The main danger of tapering prednisone dosage too quickly is Addisonian Crisis, which can be life-threatening and cause the dog to go into shock.

Addison's Disease (hypoadrenocorticism), which gets its name from Thomas Addison (who discovered the disease in humans), is a hormonal disorder caused by slow and deficient adrenal gland hormones (cortisol and aldosterone). An "Addisonian Crisis"—or iatrogenic hypoadrenocorticism—is what causes the dog to go into shock. The word "hypoadrenocorticism" can be broken down as such: hypo meaning "low," adreno referring to the adrenal gland, and cortico relating to cortisol.

What Happens in a Dog's Addisonian Crisis?

  1. Addison's Disease results when the dog's adrenal glands fail to produce enough hormones for normal function. This can happen when the prednisone is stopped out of the blue and the adrenal glands respond too slowly because they were dormant and have not been given a chance to reanimate and become gradually active again.
  2. When this happens, the dog's potassium and sodium levels become unbalanced. The sodium levels start to fall, while the potassium levels start to rise. High potassium levels can have a detrimental effect on the heart and can lead to circulatory collapse. Affected dogs may appear weak and lethargic; they may vomit, have a low or irregular heart rate, and may go into shock and even collapse.
  3. Affected dogs need immediate emergency treatment (supportive care consisting of fluid therapy and careful monitoring) to correct their electrolyte imbalances and possibly low glucose levels. Rapid-acting corticosteroid medications such as prednisone sodium succinate or dexamethasone sodium phosphate may be needed, according to the Merk Veterinary Manual.

How to Prevent a Dog's Prednisone Complications

This whole ordeal can be easily prevented by tapering the dog off the steroids very carefully, slowly, and deliberately. Dogs that have been taking prednisone for quite some time, especially, need to be tapered very slowly.
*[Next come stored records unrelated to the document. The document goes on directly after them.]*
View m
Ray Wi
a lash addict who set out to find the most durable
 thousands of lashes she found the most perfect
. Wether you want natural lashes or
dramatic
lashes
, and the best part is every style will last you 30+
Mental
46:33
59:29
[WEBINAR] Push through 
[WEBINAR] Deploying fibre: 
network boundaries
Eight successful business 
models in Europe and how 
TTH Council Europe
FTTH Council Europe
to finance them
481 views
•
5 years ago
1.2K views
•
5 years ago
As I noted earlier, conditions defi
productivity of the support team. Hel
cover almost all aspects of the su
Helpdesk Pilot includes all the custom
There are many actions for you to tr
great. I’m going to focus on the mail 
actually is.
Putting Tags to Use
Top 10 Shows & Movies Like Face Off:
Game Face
Your vet will tell you how.

Ultimately, the best way to prevent prednisone withdrawal symptoms in dogs is to strictly adhere to the and the label's instructions and ensure that the vet's tapering-off instructions are followed exactly.

For How Long Should a Dog's Taper Last?

Prednisone is generally tapered off anywhere between two and five weeks, but how it's tapered off varies depending on:

  • how long the dog has been on the drug,
  • the condition being treated,
  • and how the dog reacts to a lowered dosage.
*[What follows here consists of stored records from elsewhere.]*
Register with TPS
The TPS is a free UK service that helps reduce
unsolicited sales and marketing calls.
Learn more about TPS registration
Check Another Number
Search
(According to Vet Info.) You'll need to consult with your vet to discuss their expectations for your particular dog.

Even after the dog has tapered off, it's important to watch for clinical signs of trouble and report them to the vet immediately.

Always Consult Your Vet

This article contains the results of my research and should not be used as a substitute for professional veterinary advice. If your dog is on steroids, follow your vet's advice on proper tapering off. If you suspect signs of prednisone withdrawal, see your vet immediately as this can be a life-threatening emergency. If you have any doubts, consult with your vet.

This article is accurate and true to the best of the author’s knowledge. It is not meant to substitute for diagnosis, prognosis, treatment, prescription, or formal and individualized advice from a veterinary medical professional. Animals exhibiting signs and symptoms of distress should be seen by a veterinarian immediately.

Questions & Answers

Question: If my dog has been taking 5 mg daily of Prednisone for 14 days, can I stop it abruptly?

Answer: It is my understanding that there are no general rules of what constitutes a "low enough" dose for a "short enough" time to stop prednisone cold turkey.

It is best to err on the side of caution when in doubt. It's worth a call to the vet who prescribed it and ask what to do especially if there weren't clear directions printed on the bottle.

What to do next also depends on what condition is being treated. If you are thinking of stopping the medication due to side effects, your vet may feel it's important to keep your dog on this drug because the benefits outweigh the side effects.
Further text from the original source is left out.